(Extracted page text data)
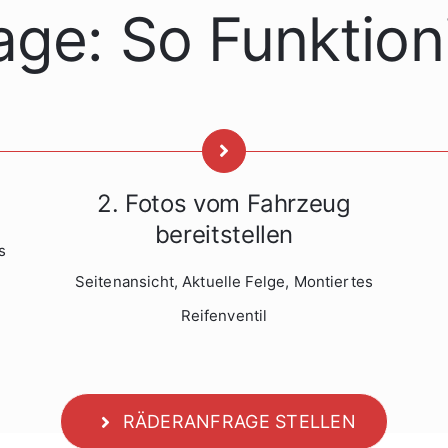
age: So Funktioni
2. Fotos vom Fahrzeug
bereitstellen
s
Seitenansicht, Aktuelle Felge, Montiertes
Reifenventil
RÄDERANFRAGE STELLEN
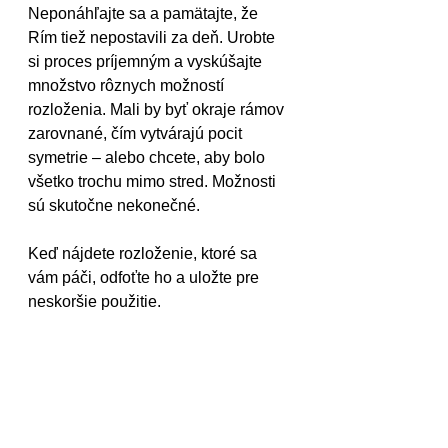
Neponáhľajte sa a pamätajte, že 
Rím tiež nepostavili za deň. Urobte 
si proces príjemným a vyskúšajte 
množstvo rôznych možností 
rozloženia. Mali by byť okraje rámov 
zarovnané, čím vytvárajú pocit 
symetrie – alebo chcete, aby bolo 
všetko trochu mimo stred. Možnosti 
sú skutočne nekonečné.
Keď nájdete rozloženie, ktoré sa 
vám páči, odfoťte ho a uložte pre 
neskoršie použitie.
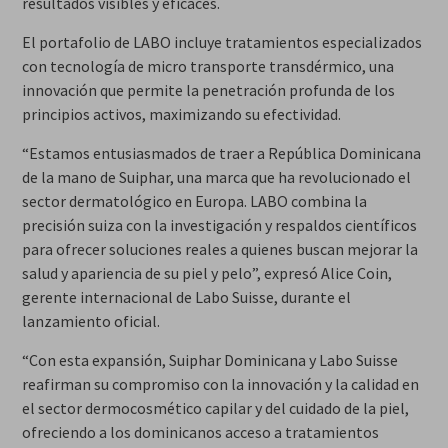
resultados visibles y eficaces.
El portafolio de LABO incluye tratamientos especializados
con tecnología de micro transporte transdérmico, una
innovación que permite la penetración profunda de los
principios activos, maximizando su efectividad.
“Estamos entusiasmados de traer a República Dominicana
de la mano de Suiphar, una marca que ha revolucionado el
sector dermatológico en Europa. LABO combina la
precisión suiza con la investigación y respaldos científicos
para ofrecer soluciones reales a quienes buscan mejorar la
salud y apariencia de su piel y pelo”, expresó Alice Coin,
gerente internacional de Labo Suisse, durante el
lanzamiento oficial.
“Con esta expansión, Suiphar Dominicana y Labo Suisse
reafirman su compromiso con la innovación y la calidad en
el sector dermocosmético capilar y del cuidado de la piel,
ofreciendo a los dominicanos acceso a tratamientos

EXERCISE DESCRIPTION —
Some lines of the records above may hold the word "piel". Report how many, and nothing else.

RESPONSE —
2